なんか床に色とりどりの草とか、変な模様がある紙の切れはしだかが落ちているが、さすがに拾う気はおきない。
「また指輪とか落ちてねぇかなあ、、、」
ちらりときらりひかる。
ん、、、? なんだこれは、、、盾?
丸い形状の、革でできた、内側に把手のある、おそらくは盾だ。意外と重い。
あってもいいけど、盾は趣味じゃないしなあ。今のオレの頑強さ、回復力、素早さなら盾はむしろあっても邪魔な気がする。
よし、捨ててこう。
トレントを殴りつつ、進む。
トレント以外のモンスターも出てきた。広葉樹じゃなくて針葉樹だ。極相化してんのか? こいつも倒すと消える。フルーツは裸子植物だからか落とさない、たぶん。
植物系?のダンジョン???
よくわからない。
今度は剣が、というより15cmほどの刃渡りの小さなナイフが落ちていた。鈍色にひかり、しかも鞘が付いている。棍棒も指輪もそうだが、ここにいるモンスター用ではないだろう。明らかに人間用だ。訳がわからん。オレがいるからか??
「いずれにせよ、前に進むしかないか・・・」
ナイフは趣味なので拾っていく。トレントたちを綺麗に切れそうだが、刃毀れしたら嫌なので、ベルトにさしておく。

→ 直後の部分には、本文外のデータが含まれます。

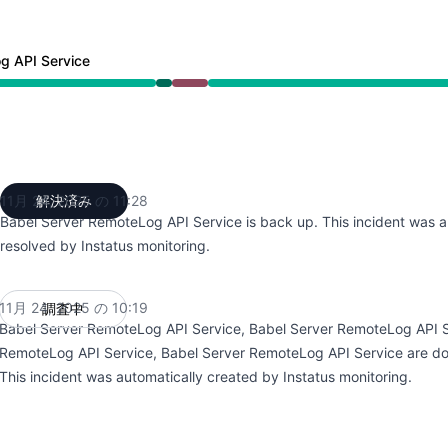
g API Service
 ～ 10:19 AM, 重大な障害 から 10:19 AM ～ 11:28 AM
11月 24, 2025 の 11:28
解決済み
UTC
Babel Server RemoteLog API Service is back up. This incident was a
resolved by Instatus monitoring.
11月 24, 2025 の 10:19
調査中
UTC
Babel Server RemoteLog API Service, Babel Server RemoteLog API S
RemoteLog API Service, Babel Server RemoteLog API Service are d
This incident was automatically created by Instatus monitoring.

いくつか、また指輪を拾った。あんまり良いデザインではないが、小さな宝石が付いている。ラピスラズリのようだったり、トパーズっぽかったり。金の指輪のほうが原価高いから嬉しいのに。ラピスラズリなんて、パキスタンあたりに行けばゴミみたいな値段で売ってんぞ。宝石なんて石ころと大した違いはないからな。
しかし女性は金塊より磨かれた石を尊ぶであろう。交換価値に惑わされず、目の前の美を感じとれる力が男より有るからだ。